Na religião de Roma antiga, um arúspice ou harúspice (em latim: haruspex, pl. haruspices) era uma pessoa treinada para praticar uma forma de adivinhação chamada haruspício (haruspicina) ou aruspício,[1] a inspeção das entranhas (exta daí também extispício (extispicium)) de animais sacrificados, especialmente fígados de ovelhas e aves domésticas.

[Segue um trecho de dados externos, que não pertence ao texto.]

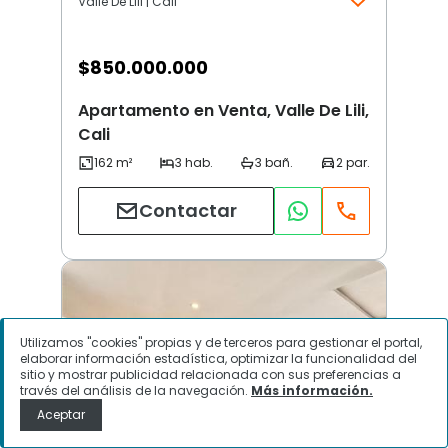
Valle De Lili | Cali
$
850.000.000
Apartamento en Venta, Valle De Lili,
Cali
Contactar
Utilizamos "cookies" propias y de terceros para gestionar el portal,
elaborar información estadística, optimizar la funcionalidad del
sitio y mostrar publicidad relacionada con sus preferencias a
través del análisis de la navegación.
Más información.
Aceptar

A leitura de presságios especificamente do fígado também é conhecida pelo termo grego hepatoscopia (também hepatomancia), e sua prática era realizada na Antiga Mesopotâmia.

O conceito romano deriva diretamente da religião etrusca, como um dos três ramos da disciplina etrusca. Esses métodos continuaram a ser usados até a Idade Média, especialmente entre apóstatas cristãos e pagãos, com Thomas Becket aparentemente consultando um harúspice e um quiromante antes de uma expedição real contra a Bretanha.[2]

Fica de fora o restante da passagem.